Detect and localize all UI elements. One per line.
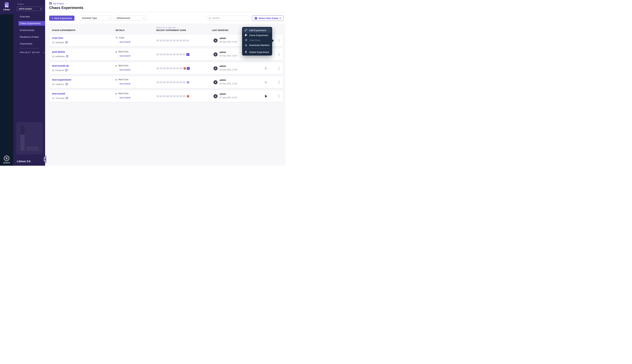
row-menu-button[interactable] <box>277 66 281 70</box>
litmus-logo-label: Litmus <box>3 8 10 11</box>
sidebar-divider <box>20 48 39 48</box>
project-selector[interactable]: admin-project <box>17 6 43 11</box>
run-empty-indicator <box>166 95 169 97</box>
recent-runs-cell: ✕ <box>157 90 190 102</box>
project-setup-label: PROJECT SETUP <box>20 52 40 54</box>
experiment-name-link[interactable]: cron-test <box>52 36 63 40</box>
schedule-type-label: Cron <box>119 36 124 39</box>
run-empty-indicator <box>170 82 172 83</box>
row-menu-button[interactable] <box>277 52 281 57</box>
experiment-id-text: ID: b455bb6e <box>52 55 65 58</box>
new-experiment-label: New Experiment <box>55 17 72 20</box>
run-empty-indicator <box>163 40 166 42</box>
menu-item-label: Download Manifest <box>249 44 270 46</box>
sidebar-item-resilience-probes[interactable]: Resilience Probes <box>18 35 45 39</box>
run-empty-indicator <box>186 40 189 42</box>
cron-icon: ↻ <box>116 36 118 39</box>
sidebar-item-chaos-experiments[interactable]: Chaos Experiments <box>18 21 45 26</box>
admin-avatar[interactable]: A <box>4 156 9 161</box>
chevron-down-icon <box>143 17 145 18</box>
menu-item-edit-experiment[interactable]: Edit Experiment <box>243 28 271 33</box>
details-cell: ↻Crontest-eventt <box>116 36 130 43</box>
copy-id-icon[interactable] <box>66 83 68 86</box>
select-time-frame-button[interactable]: Select time frame <box>252 16 284 21</box>
run-empty-indicator <box>173 68 176 69</box>
sidebar-item-overview[interactable]: Overview <box>18 14 45 19</box>
sidebar-item-label: Resilience Probes <box>20 36 39 38</box>
litmus-watermark <box>16 122 43 154</box>
run-empty-indicator <box>160 54 162 55</box>
sidebar-item-environments[interactable]: Environments <box>18 28 45 32</box>
sidebar-item-project-setup[interactable]: PROJECT SETUP <box>20 52 45 54</box>
chevron-down-icon <box>43 52 45 53</box>
recent-runs-cell <box>157 48 190 60</box>
menu-item-delete-experiment[interactable]: Delete Experiment <box>243 50 271 54</box>
modified-by: admin <box>220 65 226 68</box>
infrastructure-link[interactable]: test-eventt <box>120 41 130 43</box>
experiment-name-link[interactable]: test-eventt <box>52 92 65 95</box>
experiment-name-link[interactable]: pod-delete <box>52 50 65 53</box>
experiment-name-link[interactable]: test-eventt-ok <box>52 64 69 67</box>
chevron-right-icon <box>65 3 66 4</box>
version-label: Litmus 3.0 <box>17 160 31 163</box>
run-empty-indicator <box>170 68 172 69</box>
run-empty-indicator <box>160 68 162 69</box>
run-experiment-button[interactable] <box>265 95 267 98</box>
column-header-runs: RECENT EXPERIMENT RUNS <box>156 29 186 31</box>
infrastructure-link[interactable]: test-eventt <box>120 96 130 99</box>
run-running-badge[interactable] <box>187 67 190 70</box>
admin-label: ADMIN <box>0 162 13 164</box>
sidebar-collapse-toggle[interactable] <box>44 156 47 163</box>
breadcrumb[interactable]: My Project <box>49 2 66 5</box>
run-failed-badge[interactable]: ✕ <box>183 67 186 70</box>
copy-id-icon[interactable] <box>65 69 68 72</box>
menu-item-download-manifest[interactable]: Download Manifest <box>243 43 271 48</box>
breadcrumb-project-link[interactable]: My Project <box>53 2 64 5</box>
logo-shape <box>50 4 50 4</box>
run-paused-badge[interactable] <box>186 81 190 84</box>
run-empty-indicator <box>170 54 172 55</box>
run-empty-indicator <box>157 54 159 55</box>
logo-shape <box>51 4 51 4</box>
run-empty-indicator <box>176 54 179 55</box>
run-empty-indicator <box>157 95 159 97</box>
sidebar-item-label: Environments <box>20 29 34 32</box>
menu-pointer <box>272 39 274 42</box>
sidebar-item-chaoshubs[interactable]: ChaosHubs <box>18 42 45 46</box>
infrastructure-select[interactable]: Infrastructure <box>115 16 147 21</box>
run-empty-indicator <box>170 40 172 42</box>
row-menu-button[interactable] <box>277 94 281 98</box>
search-box <box>207 16 249 21</box>
left-rail: Litmus A ADMIN <box>0 0 13 166</box>
menu-item-clone-experiment[interactable]: Clone Experiment <box>243 33 271 38</box>
row-menu-button[interactable] <box>277 38 281 43</box>
infrastructure-link[interactable]: test-eventt <box>120 82 130 85</box>
menu-divider <box>244 48 270 49</box>
copy-id-icon[interactable] <box>66 55 68 58</box>
edit-icon <box>245 28 247 32</box>
experiment-name-link[interactable]: test-experiment <box>52 78 71 81</box>
avatar: A <box>214 38 218 42</box>
schedule-type-label: Non-Cron <box>119 64 128 67</box>
run-running-badge[interactable] <box>186 53 190 56</box>
infrastructure-link[interactable]: test-eventt <box>120 54 130 57</box>
chevron-down-icon <box>108 17 110 18</box>
new-experiment-button[interactable]: + New Experiment <box>49 16 75 21</box>
schedule-type-select[interactable]: Schedule Type <box>80 16 112 21</box>
search-input[interactable] <box>212 17 247 20</box>
copy-id-icon[interactable] <box>65 41 68 44</box>
menu-item-label: View Runs <box>249 39 261 42</box>
run-failed-badge[interactable]: ✕ <box>186 95 190 98</box>
page-title: Chaos Experiments <box>49 6 84 10</box>
copy-id-icon[interactable] <box>66 97 68 99</box>
run-empty-indicator <box>157 82 159 83</box>
run-empty-indicator <box>180 40 182 42</box>
row-menu-button[interactable] <box>277 80 281 84</box>
toolbar: + New Experiment Schedule Type Infrastru… <box>45 12 285 24</box>
sidebar-item-label: Chaos Experiments <box>20 22 41 25</box>
experiment-id-text: ID: f7e9dc44 <box>52 69 64 72</box>
litmus-logo-icon[interactable] <box>5 2 9 8</box>
non-cron-icon: ▶ <box>116 51 117 53</box>
infrastructure-link[interactable]: test-eventt <box>120 68 130 71</box>
run-empty-indicator <box>160 82 162 83</box>
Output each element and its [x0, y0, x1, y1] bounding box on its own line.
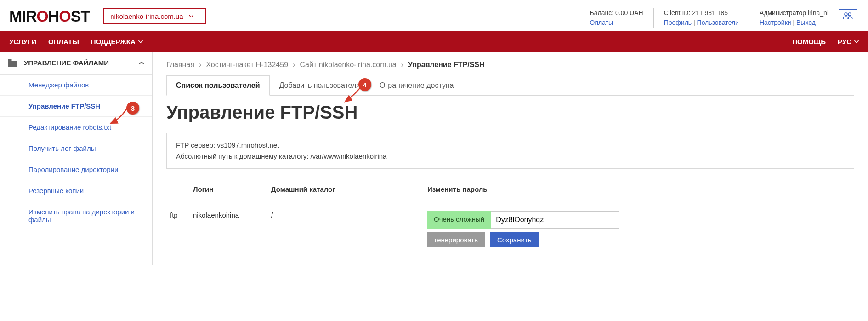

About this task:
Above are some records. Copy each of their lines that holds the string "Resilience".

Written answer:
sidebar-item-resilience-probes[interactable]: Resilience Probes <box>18 35 45 39</box>
sidebar-item-label: Resilience Probes <box>20 36 39 38</box>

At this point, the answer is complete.